Although many different methods have been proposed for grading recommendation strength - which greatly influences the implementation of knowledge - most developers agree that determining the strength of action is distinct from rating the aggregate quality of evidence. One can argue that high-quality evidence (such as grade A) does not always justify strong recommendations. Also, recommendations - or even strong recommendations - may be possible despite lower quality evidence (such as grade B, C, or X) [53]. The primary modifying factor in this regard is the benefit-harm assessment, as defined in the preceding section on action statement profiles.
The method for determining the strength of recommendation developed by the American Academy of Pediatrics (AAP) is simple, transparent, and clinically relevant [50]. Similar to the GRADE approach [51], the aggregate evidence level and benefit-harm assessment are the primary rating determinants. GRADE is more complex, however, and offers only two levels of action strength (‘strong recommendation’ and ‘weak recommendation’) in contrast to the three levels from the AAP (‘strong recommendation’, ‘recommendation’ and ‘option’). Based on the empiric experience in developing guidelines suggests that three levels support more flexible decision making and are better accepted by clinicians [54].

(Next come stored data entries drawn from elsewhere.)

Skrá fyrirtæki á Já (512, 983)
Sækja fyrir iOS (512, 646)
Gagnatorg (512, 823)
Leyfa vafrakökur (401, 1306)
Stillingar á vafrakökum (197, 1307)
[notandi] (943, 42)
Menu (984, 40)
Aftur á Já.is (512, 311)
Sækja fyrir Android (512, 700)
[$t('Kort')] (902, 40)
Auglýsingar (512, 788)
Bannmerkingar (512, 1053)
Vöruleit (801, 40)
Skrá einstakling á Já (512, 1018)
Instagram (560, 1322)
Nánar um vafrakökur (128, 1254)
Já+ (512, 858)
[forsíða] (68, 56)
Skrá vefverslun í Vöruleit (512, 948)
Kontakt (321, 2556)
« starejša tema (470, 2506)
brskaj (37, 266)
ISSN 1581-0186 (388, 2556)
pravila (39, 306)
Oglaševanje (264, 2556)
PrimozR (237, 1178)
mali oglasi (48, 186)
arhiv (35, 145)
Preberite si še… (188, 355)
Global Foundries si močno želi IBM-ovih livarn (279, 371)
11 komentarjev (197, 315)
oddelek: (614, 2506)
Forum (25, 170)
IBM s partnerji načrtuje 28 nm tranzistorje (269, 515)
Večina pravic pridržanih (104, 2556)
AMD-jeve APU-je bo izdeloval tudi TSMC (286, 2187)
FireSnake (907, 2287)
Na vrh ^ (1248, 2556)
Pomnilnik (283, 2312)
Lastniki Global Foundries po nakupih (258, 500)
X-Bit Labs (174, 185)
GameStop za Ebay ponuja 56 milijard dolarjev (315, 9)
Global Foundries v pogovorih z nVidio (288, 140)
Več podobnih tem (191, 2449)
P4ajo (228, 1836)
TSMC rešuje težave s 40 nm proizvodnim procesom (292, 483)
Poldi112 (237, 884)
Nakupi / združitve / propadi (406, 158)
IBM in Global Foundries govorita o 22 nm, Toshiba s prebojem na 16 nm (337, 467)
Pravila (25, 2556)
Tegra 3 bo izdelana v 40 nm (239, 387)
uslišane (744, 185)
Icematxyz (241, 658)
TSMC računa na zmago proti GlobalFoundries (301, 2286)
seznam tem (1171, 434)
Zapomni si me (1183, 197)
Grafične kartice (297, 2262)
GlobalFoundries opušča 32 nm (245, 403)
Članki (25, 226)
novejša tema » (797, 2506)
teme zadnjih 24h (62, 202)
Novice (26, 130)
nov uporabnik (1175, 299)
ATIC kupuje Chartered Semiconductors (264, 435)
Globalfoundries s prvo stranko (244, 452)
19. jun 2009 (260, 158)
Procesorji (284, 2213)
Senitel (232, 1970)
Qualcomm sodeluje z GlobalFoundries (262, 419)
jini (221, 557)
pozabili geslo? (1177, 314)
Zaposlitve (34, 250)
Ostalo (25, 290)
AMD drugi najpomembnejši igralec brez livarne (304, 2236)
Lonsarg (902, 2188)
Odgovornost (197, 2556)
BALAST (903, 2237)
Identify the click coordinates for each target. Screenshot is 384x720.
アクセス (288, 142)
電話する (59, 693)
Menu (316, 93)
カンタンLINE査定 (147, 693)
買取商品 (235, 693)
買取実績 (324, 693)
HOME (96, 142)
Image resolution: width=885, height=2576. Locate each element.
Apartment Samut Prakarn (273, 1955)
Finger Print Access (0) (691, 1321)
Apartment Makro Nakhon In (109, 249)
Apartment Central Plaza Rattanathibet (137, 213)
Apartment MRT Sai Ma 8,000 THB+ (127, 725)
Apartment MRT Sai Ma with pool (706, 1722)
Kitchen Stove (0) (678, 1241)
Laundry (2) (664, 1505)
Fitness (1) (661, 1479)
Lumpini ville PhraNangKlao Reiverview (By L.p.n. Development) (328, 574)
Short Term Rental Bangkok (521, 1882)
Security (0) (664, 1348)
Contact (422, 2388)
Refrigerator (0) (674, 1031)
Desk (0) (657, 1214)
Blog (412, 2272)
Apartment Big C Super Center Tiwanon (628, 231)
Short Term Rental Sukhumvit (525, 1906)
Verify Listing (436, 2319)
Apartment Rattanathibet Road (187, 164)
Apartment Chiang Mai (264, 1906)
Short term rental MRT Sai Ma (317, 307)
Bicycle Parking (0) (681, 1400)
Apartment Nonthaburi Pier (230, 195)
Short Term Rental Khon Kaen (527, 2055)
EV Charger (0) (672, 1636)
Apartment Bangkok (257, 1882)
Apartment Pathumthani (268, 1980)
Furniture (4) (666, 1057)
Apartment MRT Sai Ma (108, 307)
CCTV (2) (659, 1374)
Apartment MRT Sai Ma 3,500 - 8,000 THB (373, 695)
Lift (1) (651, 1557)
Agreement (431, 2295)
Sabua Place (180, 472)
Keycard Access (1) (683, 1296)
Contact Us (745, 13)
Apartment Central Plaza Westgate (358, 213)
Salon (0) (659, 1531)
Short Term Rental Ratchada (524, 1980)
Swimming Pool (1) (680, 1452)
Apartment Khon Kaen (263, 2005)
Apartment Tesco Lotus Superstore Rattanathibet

In the present paper, we have also revealed the deviation from the observed and expected (based hypothetical optimal distribution) rates of Certainty on the Levels of Evidence in ESC GL-SCE (GL-RA: Risk factors and Ageing, GL-CS: Clinical settings) (Table 2). These data show that in many cases there is not enough evidence to make an informed decision, thus there is a need for further studies. Such analysis may be useful in other guidelines to reveal the ‘weakest links’, and to update of a clinical practice guideline, it is crucial to identify critical knowledge gaps and define the clinical problem.
Limitations of the study
There are potential limitations to this analytic study. The first is the inherent ‘potential limitations and harms of guidelines’, such as the recommendations may be wrong for a group of or at least one individual patient, errors, which were carried forward into our analysis. The second limitation concerns the optimal decision-making intervals to determine certainty and uncertainty. Even though these intervals are theory-based, arbitrary intervals in line with expert opinions, it is important to note that they are also supported by clinical and decision-making literature [55, 56]. Finally, it is important to note that there was no prior analytic research of this kind on the guidelines; therefore, it is likely that the applied methodology in the current study will be refined and improved in future research.